Butler Ridge Wind Farm

On September 17th, Pauline Meyer and Nic Cravillion, policy staff from Congressman Mike Gallagher’s office, and Dodge County Board member Russ Kattke joined me at a tour of the Butler Ridge Wind Energy Center in Dodge County.  This was a behind the scenes tour of one of Wisconsin’s premier wind farms and was hosted by NextEra Energy Resources. Butler Ridge’s 36 turbines generate 54-megawatts of clean, renewable energy to power more than 13,500 homes.  Wisconsin based Faith Technologies, who installed the ground grid and in-tower wiring, and The Boldt Construction Company were two of the prime contractors on the project.
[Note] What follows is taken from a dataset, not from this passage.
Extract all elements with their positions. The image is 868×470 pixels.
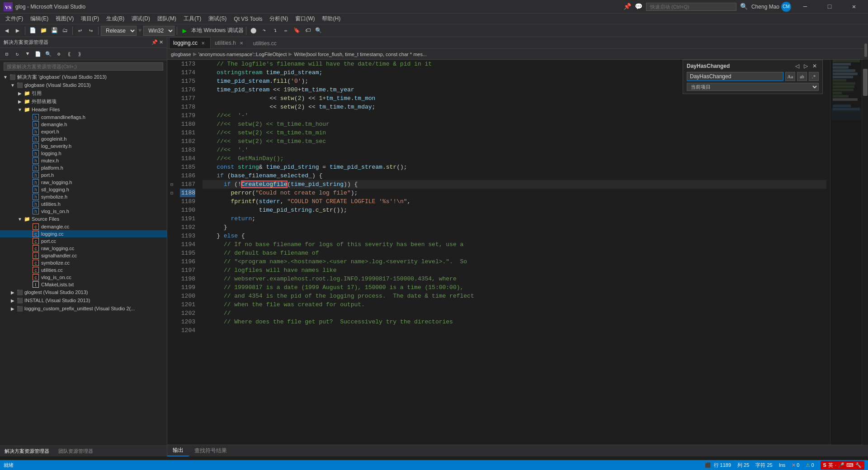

Conservative Energy Forum Summit on “Advancing Wisconsin’s Clean Energy Economy” and Clean Energy Week Proclamation by Governor Walker

On Thursday, September 27th the Wisconsin Conservative Energy Forum hosted a summit onclean energy developments in Wisconsin.  PSC Commissioner Lon Roberts opened the meeting discussing the bright future of renewable energy.  Several guest panels discussed Utility Scale Clean Energy – A Turning Point for Wisconsin Utilities, and Decentralizing Energy & Encouraging Private Sector Investment.  Lt. Governor Rebecca Kleefisch also spoke about the great things happening for clean energy in Wisconsin and how renewable energy fits so well into a conservative political viewpoint.  At the end of her talk, Kleefisch presented a proclamation from Governor Scott Walker designating September 24th to September 28th as Clean Energy Week in Wisconsin. This echoed the clean energy week activities around the country.